From everything I've heard, you have to have a big school or else they start picking on the other fish. I've got 11 in a 55 and they've never bothered any of my other fish. They're with 3 Bolivian Rams, 5 Hatchet Tetras, and 2 angels. All the horror stories I've heard came from people who were keeping them in twos and threes.


----------



## Richie (May 21, 2010)

Bunnysgal, I had the same experience with Penguin Tetra's - i.e no bother to other fish. I had a small school of about ten, in with Glowlines, black neons and Lampeye's (approx ten of each as well). The penguins were the feistiest of them, but by no means overly aggressive. This was in a 56 gallon tank.
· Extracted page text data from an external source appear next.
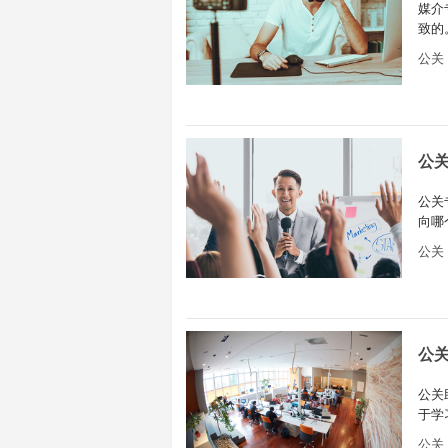
媒介
致的
符合
公关
公
公关
向哪
么，
公关
公
公关
于学
入门
公关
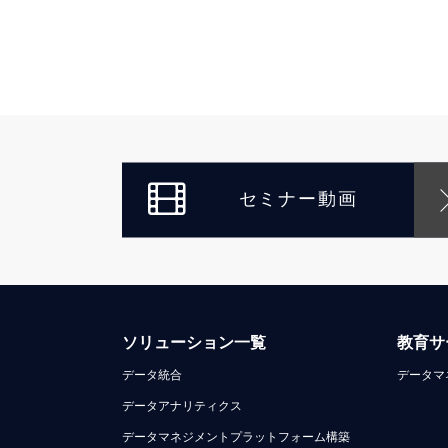
セミナー動画
ソリューション一覧
教育サ
データ統合
データマ
データアナリティクス
データマネジメントプラットフォーム構築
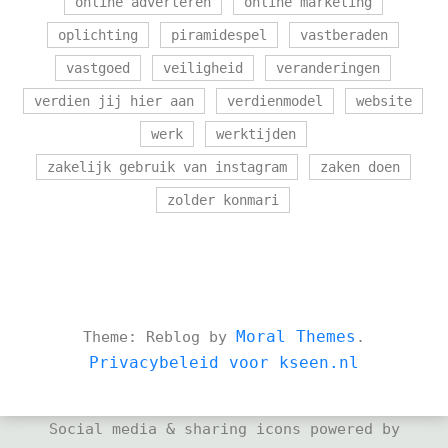
online adverteren
online marketing
oplichting
piramidespel
vastberaden
vastgoed
veiligheid
veranderingen
verdien jij hier aan
verdienmodel
website
werk
werktijden
zakelijk gebruik van instagram
zaken doen
zolder konmari
Moral Themes
Theme: Reblog by
.
Privacybeleid voor kseen.nl
Social media & sharing icons powered by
TetraGuy72 is yours a planted tank? Mine was very heavily planted (an Amano nightmare!) to the point where baby Penguins were actually able to survive and eventually join the main school. Although some of the adults stopped schooling and seemed to establish their own territories (males?).

I don't know how they will get along with the platies. I had some black mollies in with mine (mother+whatever babies I couldn't catch out). The penquins and them acted like each other didn't exist!

To sum up, In that particular tank, I found that heavy planting and at least ten individuals, seemed sufficient to diffuse any aggression - either amongst themselves and against other tetra species.


----------



## TetraGuy72 (Dec 12, 2009)

Thank you for the advice. The tank will be planted, lightly at first, but will add plants as money allows : ) I am thinking I will be OK. I plan to have about 12-15 Penguins and have been thinking about some Bleeding Hearts as they are a little bigger than other Tetras.


----------